Looking at the current PasswordUtils.java the following public utility methods are exposed: -
{code}
org.wildfly.security.password.PasswordUtils
org.wildfly.security.password.PasswordUtils.identifyAlgorithm(char[])
org.wildfly.security.password.PasswordUtils.identifyAlgorithm(String)
org.wildfly.security.password.PasswordUtils.getCryptStringChars(PasswordSpec)
org.wildfly.security.password.PasswordUtils.getCryptString(PasswordSpec)
org.wildfly.security.password.PasswordUtils.parseCryptString(String)
org.wildfly.security.password.PasswordUtils.parseCryptString(char[])
{code}
>From the perspective of a realm the primary task I am trying to achieve is to take a password string and convert it to a PasswordSpec - algorithm identification could be internal.
> Password Recognition and Parsing Framework
> ------------------------------------------
>
> Key: ELY-41
> URL: https://issues.jboss.org/browse/ELY-41
> Project: WildFly Elytron
> Issue Type: Task
> Security Level: Public(Everyone can see)
> Components: API / SPI
> Reporter: Darran Lofthouse
> Assignee: Darran Lofthouse
> Fix For: 1.0.0.Beta1
>
>
> I don't think having a single PasswordUtils that recognises and parses all password types is going to be a good idea long term - I think a lot of the responsibility for what is supported needs to come from the realm.
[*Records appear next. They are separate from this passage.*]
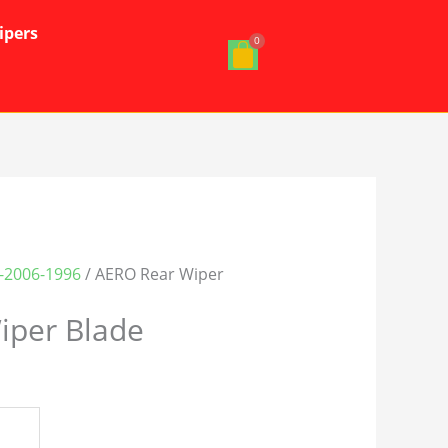
ipers
J-2006-1996
/ AERO Rear Wiper
iper Blade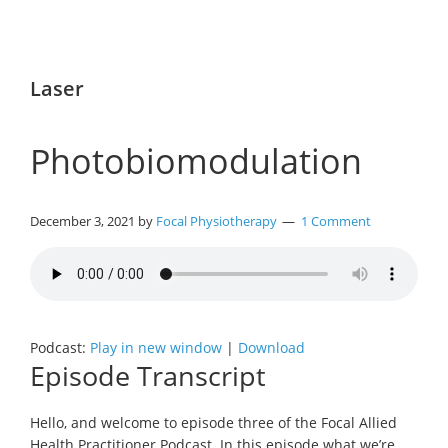
Laser
Photobiomodulation
December 3, 2021
by
Focal Physiotherapy
1 Comment
Podcast:
Play in new window
|
Download
Episode Transcript
Hello, and welcome to episode three of the Focal Allied
Health Practitioner Podcast. In this episode what we’re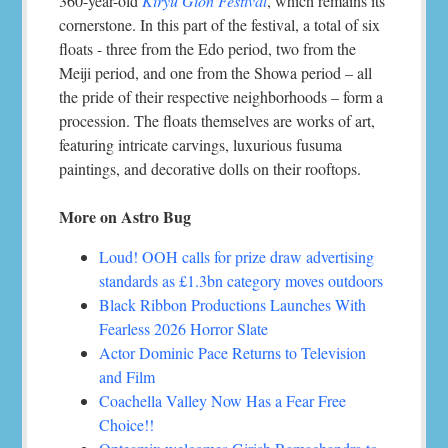
360-year-old
Kiryu Gion Festival
, which remains its
cornerstone. In this part of the festival, a total of six
floats - three from the Edo period, two from the
Meiji period, and one from the Showa period – all
the pride of their respective neighborhoods – form a
procession. The floats themselves are works of art,
featuring intricate carvings, luxurious fusuma
paintings, and decorative dolls on their rooftops.
More on Astro Bug
Loud! OOH calls for prize draw advertising
standards as £1.3bn category moves outdoors
Black Ribbon Productions Launches With
Fearless 2026 Horror Slate
Actor Dominic Pace Returns to Television
and Film
Coachella Valley Now Has a Fear Free
Choice!!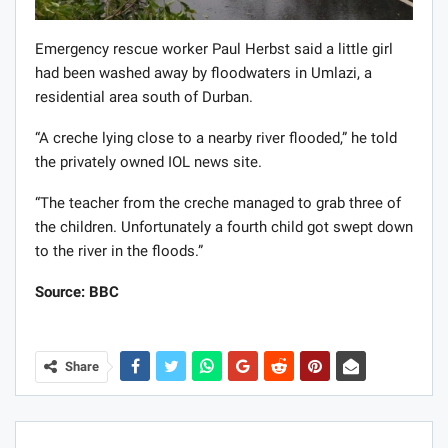
Emergency rescue worker Paul Herbst said a little girl
had been washed away by floodwaters in Umlazi, a
residential area south of Durban.
“A creche lying close to a nearby river flooded,” he told
the privately owned IOL news site.
“The teacher from the creche managed to grab three of
the children. Unfortunately a fourth child got swept down
to the river in the floods.”
Source: BBC
Share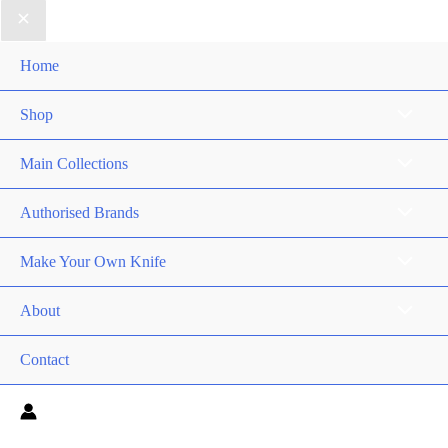
Home
Shop
Main Collections
Authorised Brands
Make Your Own Knife
About
Contact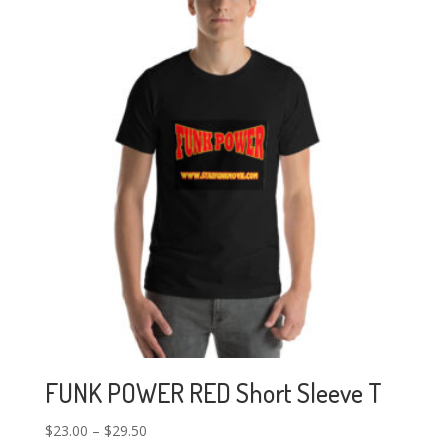
FUNK POWER RED Short Sleeve T
$
23.00
–
$
29.50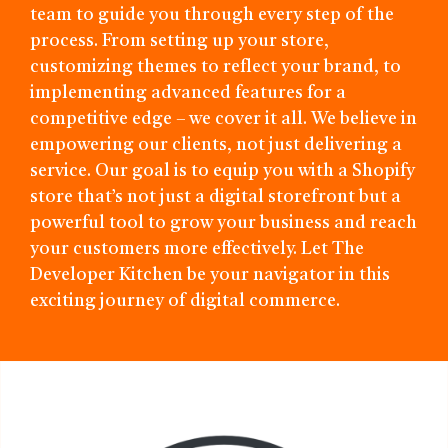
team to guide you through every step of the
process. From setting up your store,
customizing themes to reflect your brand, to
implementing advanced features for a
competitive edge – we cover it all. We believe in
empowering our clients, not just delivering a
service. Our goal is to equip you with a Shopify
store that’s not just a digital storefront but a
powerful tool to grow your business and reach
your customers more effectively. Let The
Developer Kitchen be your navigator in this
exciting journey of digital commerce.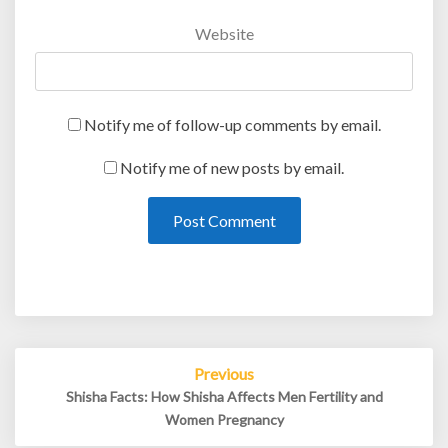
Website
Notify me of follow-up comments by email.
Notify me of new posts by email.
Post
Previous
navigation
Shisha Facts: How Shisha Affects Men Fertility and
Women Pregnancy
> A scenario I am thinking is an LDAP server is configured to support clear text passwords, that server verifies the strength of the password before letting a user set it - this could be circumvented by setting the password value to something we would parse as one of the other password types. The problem is the user could just hash 'password' - this would pass the LDAP servers dictionary attack check.
> The second issue is that different formats could be realm specific, e.g. LDAP supports trival digests in formats slightly different to those we already support.
> One idea I am starting to think about it a password parser that a realm can build up with a set of supported password types, working on LDAP it is apparent realms potentially need configuration for the credential types they will claim to support before the RealmIdentity is identified so not a major deviation from the work I am already finding necessary.
> Looking at the current PasswordUtils.java the following public utility methods are exposed: -
> {code}
> org.wildfly.security.password.PasswordUtils
> org.wildfly.security.password.PasswordUtils.identifyAlgorithm(char[])
> org.wildfly.security.password.PasswordUtils.identifyAlgorithm(String)
> org.wildfly.security.password.PasswordUtils.getCryptStringChars(PasswordSpec)
> org.wildfly.security.password.PasswordUtils.getCryptString(PasswordSpec)
> org.wildfly.security.password.PasswordUtils.parseCryptString(String)
> org.wildfly.security.password.PasswordUtils.parseCryptString(char[])
> {code}
> From the perspective of a realm the primary task I am trying to achieve is to take a password string and convert it to a PasswordSpec. Algorithm identification seems to be used primarily by tests, not convinced it is justified in an API.